Background information
- Birth name: Danny Byrd
- Born: 4 May 1979 (age 46)^{[non-primary source needed]}
- Origin: Bath, Somerset, England
- Genres: Drum and bass; liquid funk; UK garage;
- Occupations: DJ; record producer; musician;
- Years active: 1997–present
- Labels: Hospital; Ministry of Sound;
- Website: byrdfeed.co.uk

= Danny Byrd =

English DJ and record producer (born 1979)

Danny Byrd (born 4 May 1979) is an English DJ, record producer and musician from Bath in the South West of England. He is influenced by genres such as house, UK garage, R&B and the jungle sound. He primarily releases his music through Hospital Records, the UK-based independent dance music label. In 2009, his track "Red Mist VIP" reached number one on the UK Dance Chart on the week ending 25 July 2009,
and on 7 February 2010, his remix of Liquid's Sweet Harmony gave him his first success on the UK Singles Chart, making No. 64. In October 2010, Byrd reached No. 36 in the UK Singles Chart with the track "Ill Behaviour".

==History==
Byrd was one of the first artists to sign to Hospital Records in 1999. His first Hospital singles were Do It Again and Changes.

In 2000, BBC Radio 1's Fabio championed Danny's remix of London Elektricity's Wishing Well.

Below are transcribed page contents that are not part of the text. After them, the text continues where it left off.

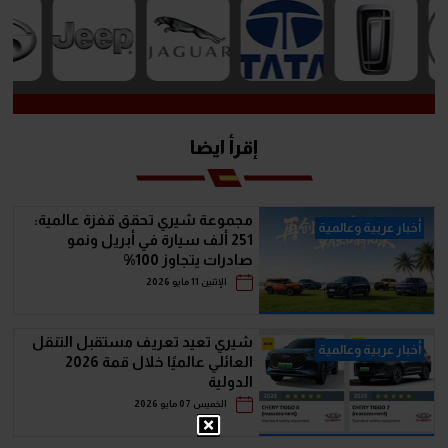
إقرأ ايضا
مجموعة شيري تحقق قفزة عالمية:
أخبار عربية وعالمية
251 ألف سيارة في أبريل ونمو
صادرات يتجاوز 100%
الإثنين 11 مايو 2026
شيري تعيد تعريف مستقبل التنقل
أخبار عربية وعالمية
العائلي عالميًا خلال قمة 2026
الدولية
الخميس 07 مايو 2026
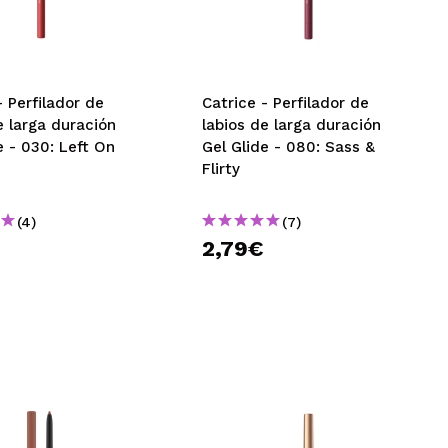
CREAR CUENTA
- Perfilador de
Catrice - Perfilador de
e larga duración
labios de larga duración
e - 030: Left On
Gel Glide - 080: Sass &
Flirty
(4)
(7)
2,79€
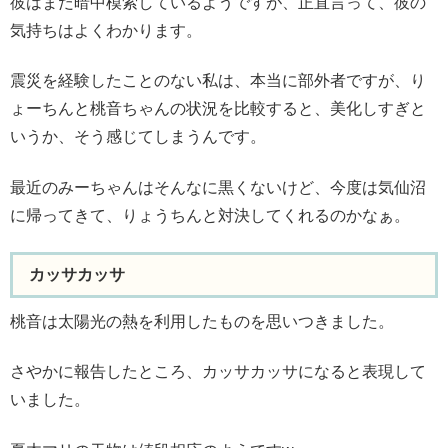
彼はまだ暗中模索しているようですが、正直言って、彼の
気持ちはよくわかります。
震災を経験したことのない私は、本当に部外者ですが、り
ょーちんと桃音ちゃんの状況を比較すると、美化しすぎと
いうか、そう感じてしまうんです。
最近のみーちゃんはそんなに黒くないけど、今度は気仙沼
に帰ってきて、りょうちんと対決してくれるのかなぁ。
カッサカッサ
桃音は太陽光の熱を利用したものを思いつきました。
さやかに報告したところ、カッサカッサになると表現して
いました。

Remixes by Byrd for High Contrast and contributions to the Hospital Records compilation Weapons of Mass Creation followed.

In 2008, Byrd's debut studio album Supersized was released on Hospital Records, including notable tracks like Shock Out, Gold Rush, Weird Science and Red Mist. Red Mist VIP, a new version of the latter track, appeared on Hospital's compilation Sick Music and has appeared in the film Dead Man Running and computer games Midnight Club LA and DJ Hero.

Byrd second studio album Rave Digger was released in October 2010. The lead single "Ill Behaviour" (featuring I-Kay) has been supported by MistaJam, Annie Mac and Sara Cox on BBC Radio 1. The single was promoted to Radio 1's A-list on 8 September 2010.

His album Golden Ticket was released in June 2013.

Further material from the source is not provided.